### Task instructions:
Would you please restate the data exactly as it stands, apart from the pictures?

==*==

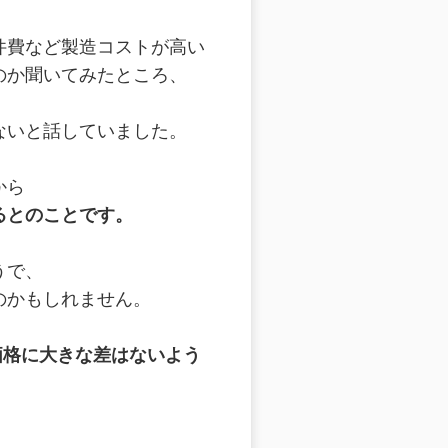
件費など製造コストが高い
のか聞いてみたところ、
ないと話していました。
から
るとのことです。
うで、
のかもしれません。
価格に大きな差はないよう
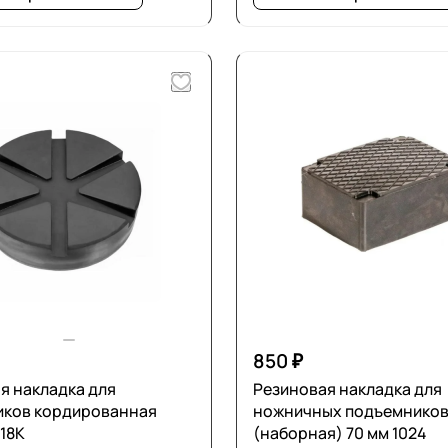
850 ₽
я накладка для
Резиновая накладка для
иков кордированная
ножничных подъемнико
18К
(наборная) 70 мм 1024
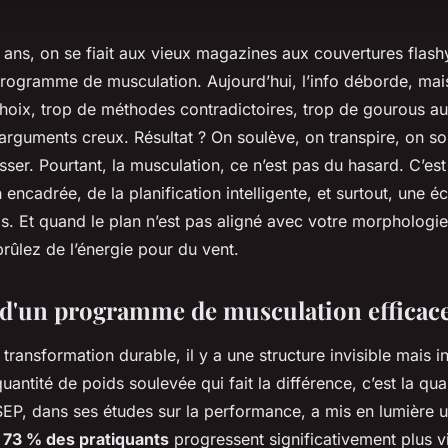
x ans, on se fiait aux vieux magazines aux couvertures flash
programme de musculation. Aujourd’hui, l’info déborde, mai
choix, trop de méthodes contradictoires, trop de gourous a
arguments creux. Résultat ? On soulève, on transpire, on s
ser. Pourtant, la musculation, ce n’est pas du hasard. C’est
 encadrée, de la planification intelligente, et surtout, une 
s. Et quand le plan n’est pas aligné avec votre morphologi
brûlez de l’énergie pour du vent.
s d'un programme de musculation efficac
transformation durable, il y a une structure invisible mais 
uantité de poids soulevée qui fait la différence, c’est la qua
SEP, dans ses études sur la performance, a mis en lumière u
n
73 % des pratiquants
progressent significativement plus vit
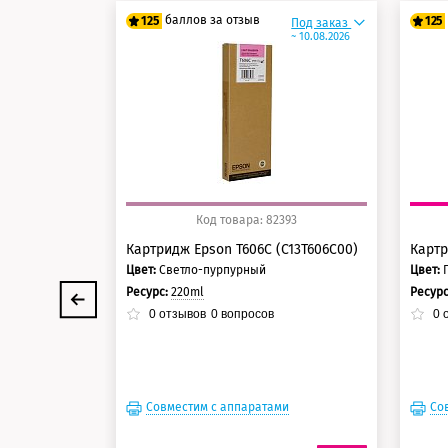
баллов за отзыв
125
125
Под заказ
~ 10.08.2026
100 баллов
10
125 баллов
12
Код товара: 82393
Картридж Epson T606C (C13T606C00)
Картр
Цвет:
Светло-пурпурный
Цвет:
Ресурс:
220ml
Ресур
0
отзывов
0
вопросов
0
о
Совместим с аппаратами
Со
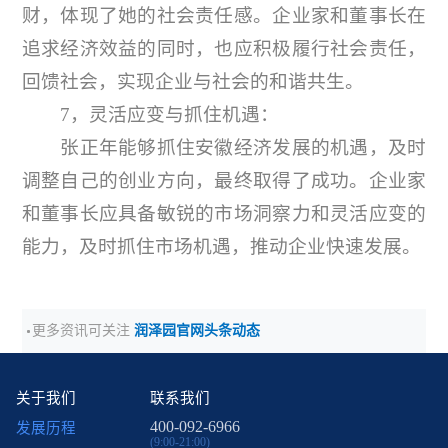
财，体现了她的社会责任感。企业家和董事长在
追求经济效益的同时，也应积极履行社会责任，
回馈社会，实现企业与社会的和谐共生。
7，灵活应变与抓住机遇：
张正年能够抓住安徽经济发展的机遇，及时
调整自己的创业方向，最终取得了成功。企业家
和董事长应具备敏锐的市场洞察力和灵活应变的
能力，及时抓住市场机遇，推动企业快速发展。
更多资讯可关注
润泽园官网头条动态
关于我们
联系我们
400-092-6966
发展历程
(9:00-21:00)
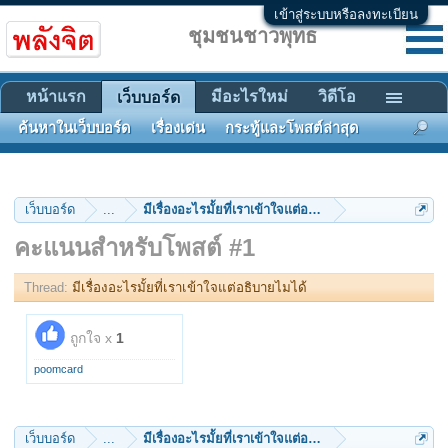
เข้าสู่ระบบหรือลงทะเบียน
ชุมชนชาวพุทธ
หน้าแรก
มีอะไรใหม่
วิดีโอ
เว็บบอร์ด
ค้นหาในเว็บบอร์ด
เรื่องเด่น
กระทู้และโพสต์ล่าสุด
เว็บบอร์ด
...
มีเรื่องอะไรมั้ยที่เราเข้าใจแต่อธิบายไมได้
คะแนนสำหรับโพสต์ #1
Thread:
มีเรื่องอะไรมั้ยที่เราเข้าใจแต่อธิบายไมได้
ถูกใจ x
1
poomcard
เว็บบอร์ด
...
มีเรื่องอะไรมั้ยที่เราเข้าใจแต่อธิบายไมได้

==*==

### Your solution:
件費など製造コストが高い
のか聞いてみたところ、
ないと話していました。
から
るとのことです。
うで、
のかもしれません。
価格に大きな差はないよう
850 ₽
я накладка для
Резиновая накладка для
иков кордированная
ножничных подъемнико
18К
(наборная) 70 мм 1024
x ans, on se fiait aux vieux magazines aux couvertures flash
programme de musculation. Aujourd’hui, l’info déborde, mai
choix, trop de méthodes contradictoires, trop de gourous a
arguments creux. Résultat ? On soulève, on transpire, on s
ser. Pourtant, la musculation, ce n’est pas du hasard. C’est
 encadrée, de la planification intelligente, et surtout, une 
s. Et quand le plan n’est pas aligné avec votre morphologi
brûlez de l’énergie pour du vent.
s d'un programme de musculation efficac
transformation durable, il y a une structure invisible mais 
uantité de poids soulevée qui fait la différence, c’est la qua
SEP, dans ses études sur la performance, a mis en lumière u
n
73 % des pratiquants
progressent significativement plus vit
баллов за отзыв
125
125
Под заказ
~ 10.08.2026
100 баллов
10
125 баллов
12
Код товара: 82393
Картридж Epson T606C (C13T606C00)
Картр
Цвет:
Светло-пурпурный
Цвет:
Ресурс:
220ml
Ресур
0
отзывов
0
вопросов
0
о
Совместим с аппаратами
Со
财，体现了她的社会责任感。企业家和董事长在
追求经济效益的同时，也应积极履行社会责任，
回馈社会，实现企业与社会的和谐共生。
7，灵活应变与抓住机遇：
张正年能够抓住安徽经济发展的机遇，及时
调整自己的创业方向，最终取得了成功。企业家
和董事长应具备敏锐的市场洞察力和灵活应变的
能力，及时抓住市场机遇，推动企业快速发展。
更多资讯可关注
润泽园官网头条动态
关于我们
联系我们
400-092-6966
发展历程
(9:00-21:00)
เข้าสู่ระบบหรือลงทะเบียน
ชุมชนชาวพุทธ
หน้าแรก
มีอะไรใหม่
วิดีโอ
เว็บบอร์ด
ค้นหาในเว็บบอร์ด
เรื่องเด่น
กระทู้และโพสต์ล่าสุด
เว็บบอร์ด
...
มีเรื่องอะไรมั้ยที่เราเข้าใจแต่อธิบายไมได้
คะแนนสำหรับโพสต์ #1
Thread:
มีเรื่องอะไรมั้ยที่เราเข้าใจแต่อธิบายไมได้
ถูกใจ x
1
poomcard
เว็บบอร์ด
...
มีเรื่องอะไรมั้ยที่เราเข้าใจแต่อธิบายไมได้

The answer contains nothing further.